Visualizing Movie Data | VMD_04 | Reviews by categories

As a next step, I find it interesting to see what our reviews are telling us when I show each category of a movie. I can imagine that the titles of the films are on the left. Suppose we start from the first 100 movies we have watched from the beginning of 2015? What does it look like? And what conclusions can we commit to? I’ll try programming this version slightly smarter than the earlier version.

I start by creating a grid of numbers. There are 13 categories (13 columns) with decreasing numbers from top to bottom and from 10 to 0. The size of the display window is a bit of guesswork. I now work on a size of 800 by 800 pixels. On the left side of the display window film titles have yet to be placed. And all 13 category labels should still come on top. I expect that I need much more space than 800 pixels in width and height. In the program I have added an empty draw block. Otherwise functions as keyReleased and timeStamp do not work.

Placing the film titles is a matter of creating a text file with 100 titles of films that we have seen since the beginning of 2015. Then read this text file into Processing and displaying it in the display window. The order (from top to bottom) corresponds to the viewing order. The list starts with the film ‘Boyhood’. Which is the first film that we saw in 2015. The list ends with the film ‘Restless’. And that’s the hundredth film we’ve seen. However, there is only one-third of the list visible. This is up to the film ‘Calvary’. And that is film number 38. Putting another 62 films in this display height makes no sense because the point size would become too small to read.

To get all the movies titles on the left in the picture, I have a few options. Reduce the line spacing. Reduce the point size of the font. Or I can increase the size of the display window. In this case I have used all three possibilities. I end up with 1500 x 1300 pixels. I also added the names of categories.
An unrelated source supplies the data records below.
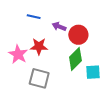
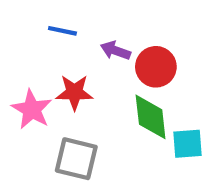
green diamond: (75, 59) -> (151, 117), turned -50

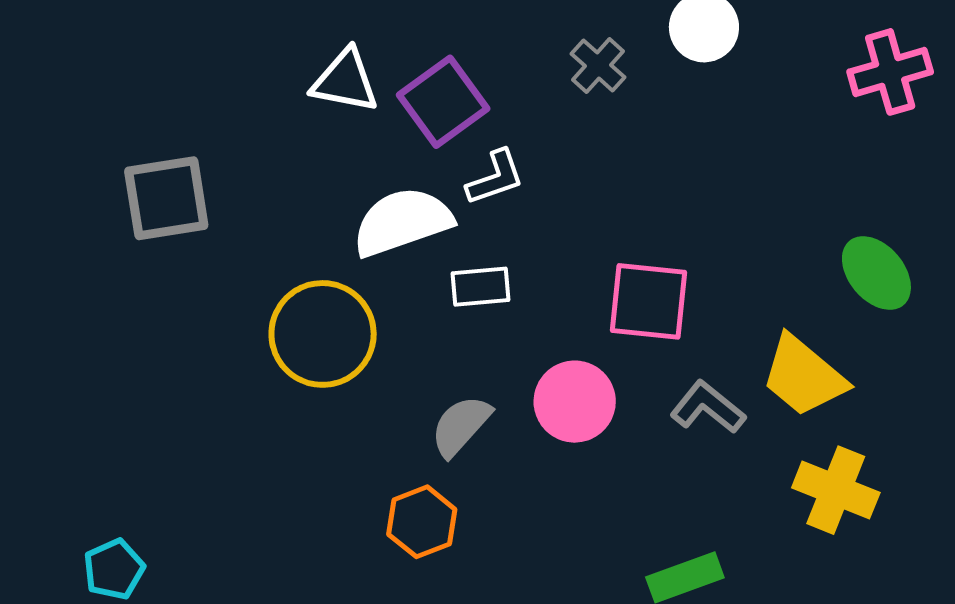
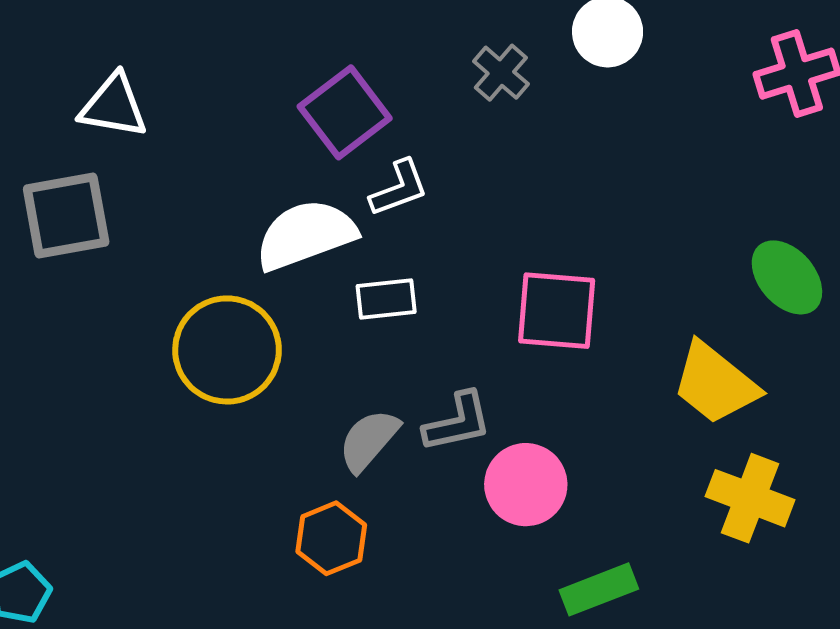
white triangle: (345, 81) -> (113, 106), moved
pink circle: (575, 402) -> (526, 485), moved
gray L-shape: (708, 407) -> (458, 422), moved, turned 130

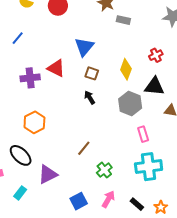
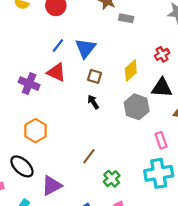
blue line: (18, 38) -> (58, 46), moved
yellow diamond: (126, 69) -> (131, 71), turned 30
purple cross: (30, 78) -> (29, 84), turned 30
pink rectangle: (143, 134) -> (161, 140), moved

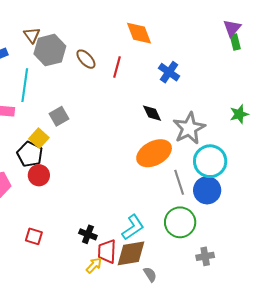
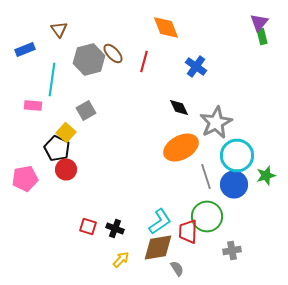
gray hexagon: (50, 50) -> (89, 60), moved
green star: (239, 114) -> (266, 176), moved
red square: (34, 236) -> (88, 226), moved
red trapezoid: (107, 251) -> (188, 232), moved

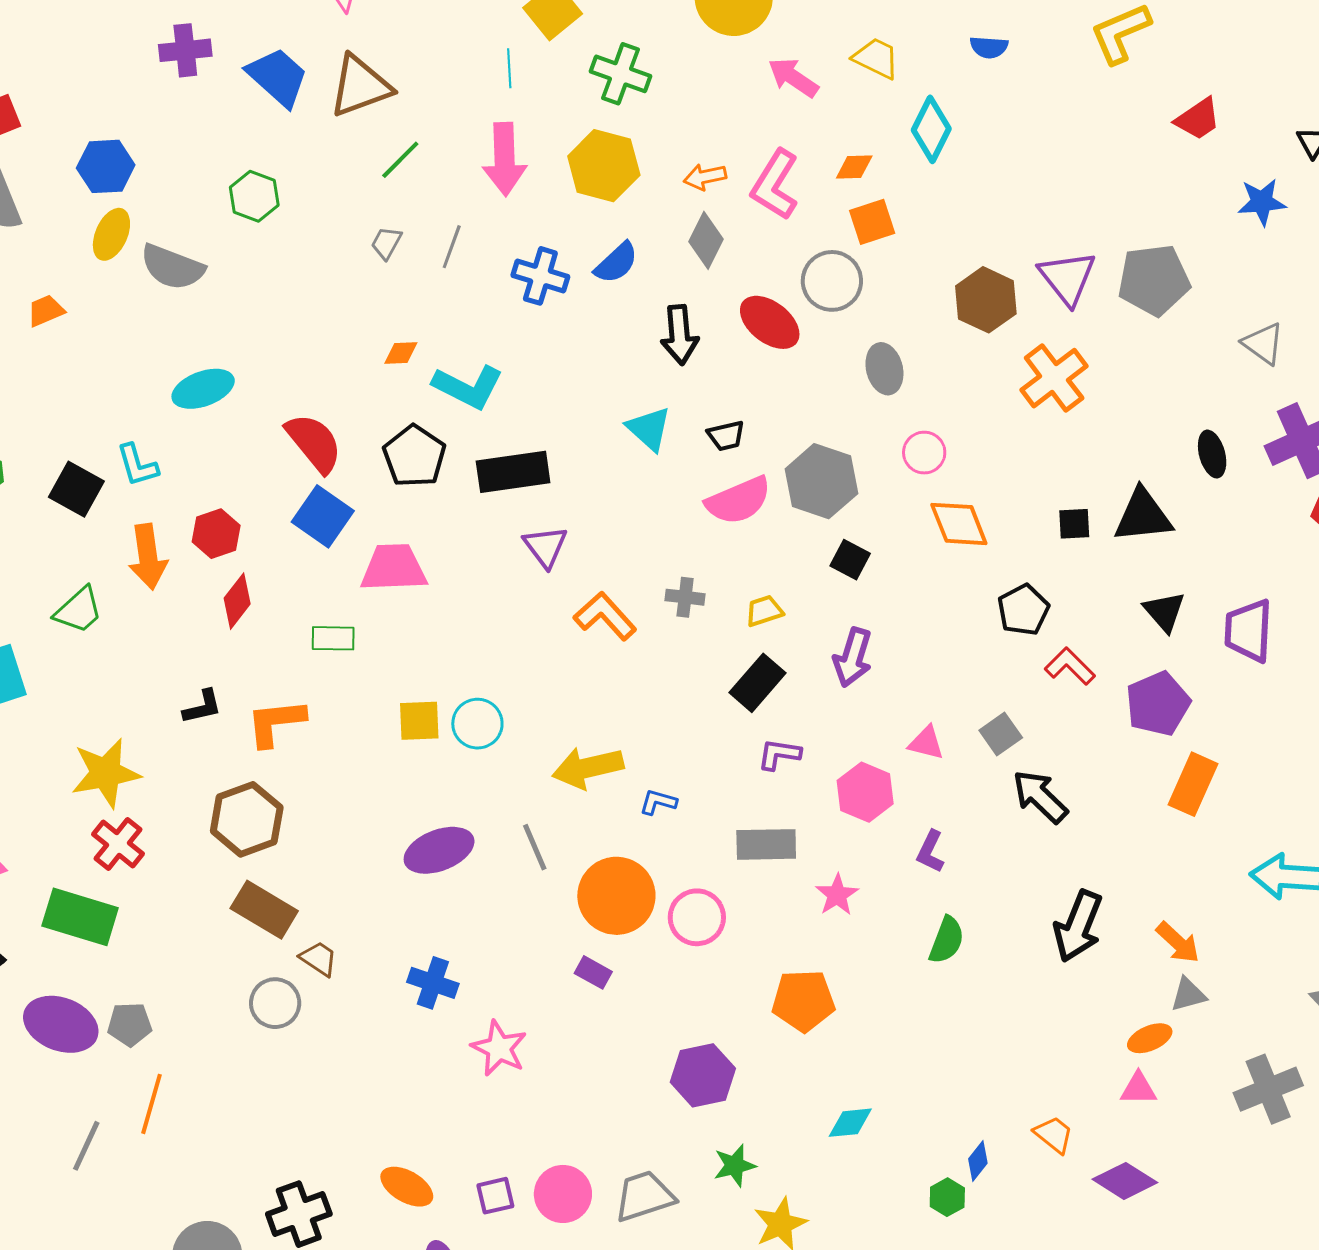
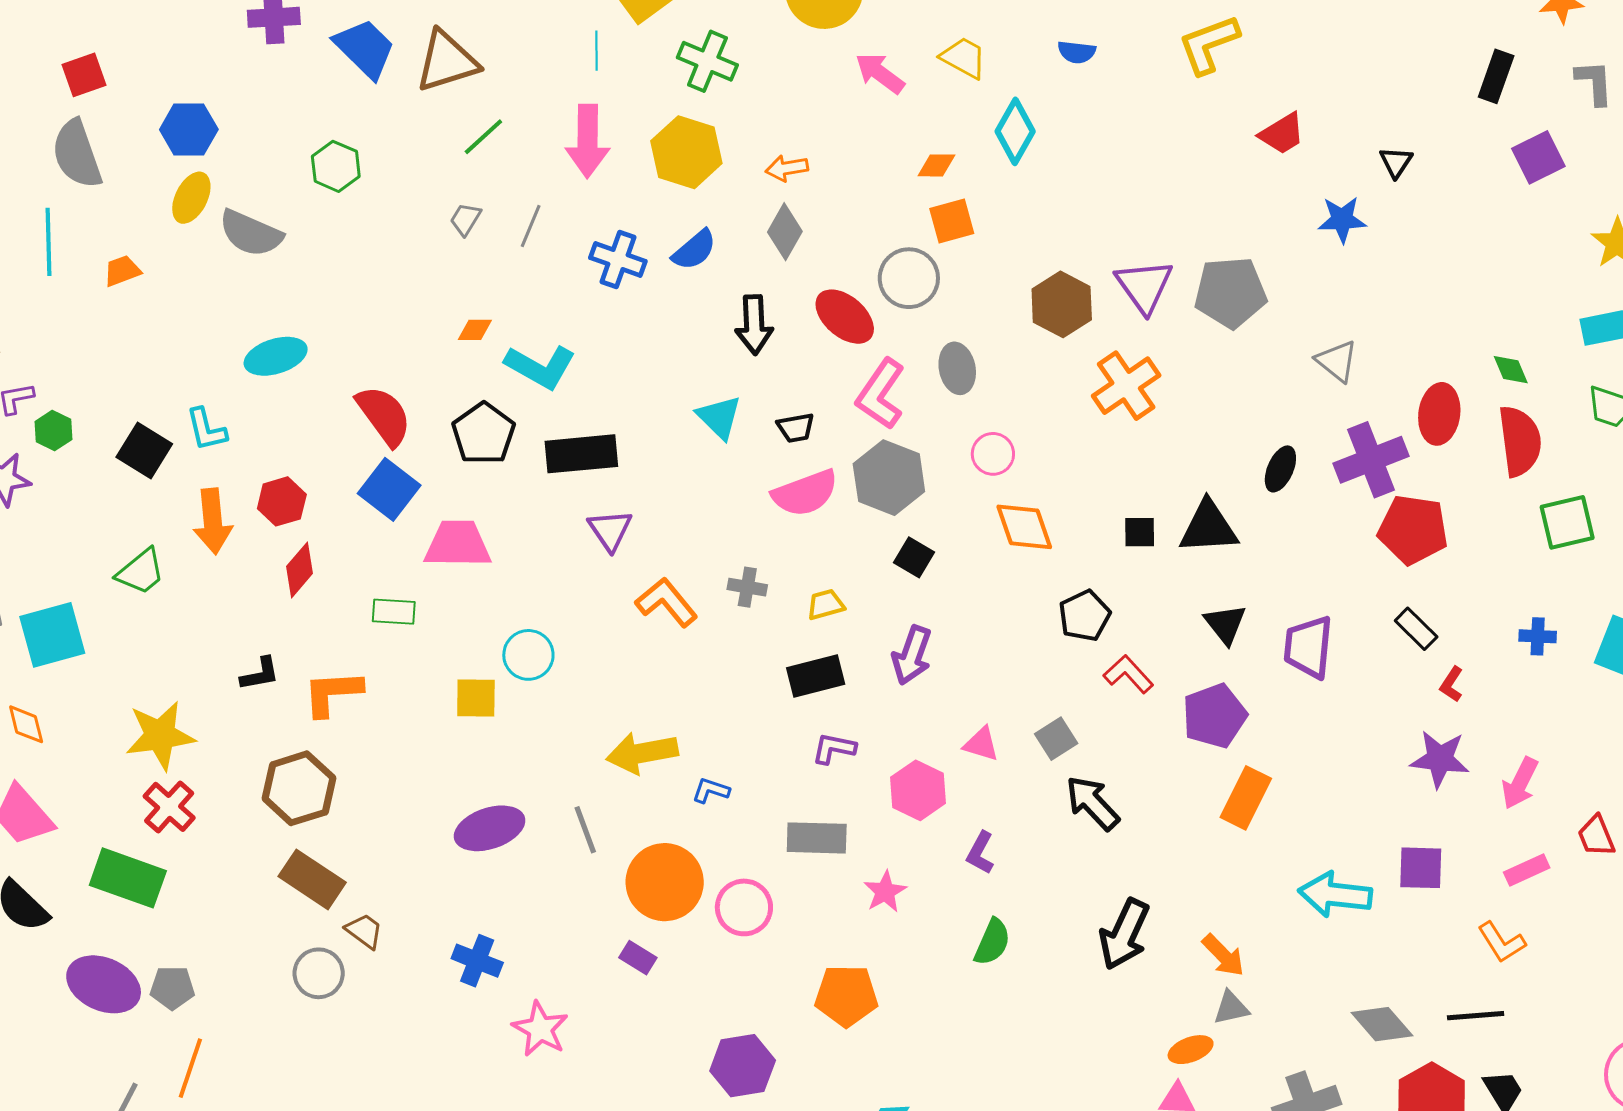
pink L-shape: (775, 185) -> (881, 394), moved
black ellipse: (1212, 454) -> (1280, 469), turned 36
black rectangle: (758, 683) -> (816, 676), turned 32
cyan circle: (477, 724) -> (528, 655), moved

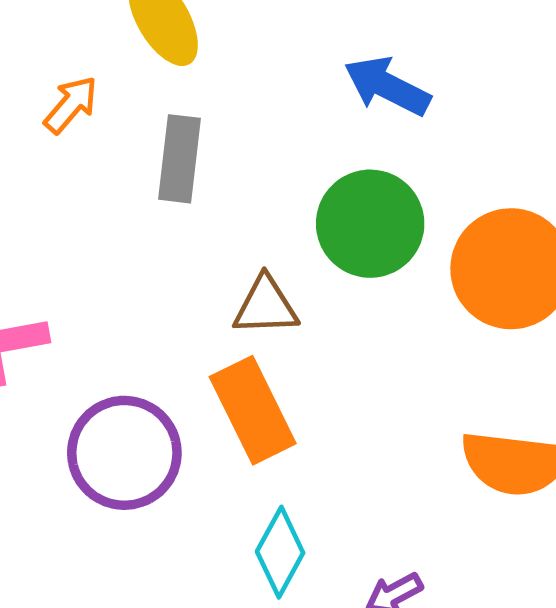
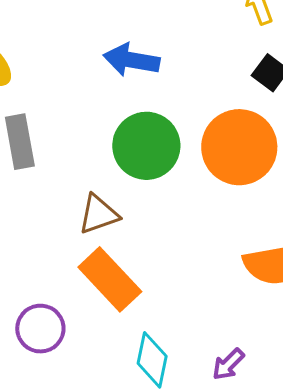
purple circle: (124, 453) -> (40, 329), size x0.7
Another stage where I further optimize the distances. The category names (the labels of the columns) are still too far from the category columns. I’m going to put them closer and place them on an angle of 45º. The category numbers are now placed on an imaginary square. The display window is now 1460 x 1228 pixels. And the grid is built with squares of 90 x 90 pixels. Testing a first line which is drawn through the numbers who rated the film ‘Boyhood’. That does not look good. The lines are too stiff. It should be more fluid. VMD_04_04

In order to make more fluid lines I did one attempt with the curveVertex function. The problem here is that the curveVertex function uses Catmull-Rom splines. It does not make beautiful curves. In the end I opted for bezier curves. For the quality of the curve that is the best solution, but it requires more passes of data to describe the curve. Four anchor points and four control points per line. That means 13 x 8 points per bezier curve. That is 104 numbers for the first movie. Thus, in total there must be 10.400 points calculated to make the final visualization.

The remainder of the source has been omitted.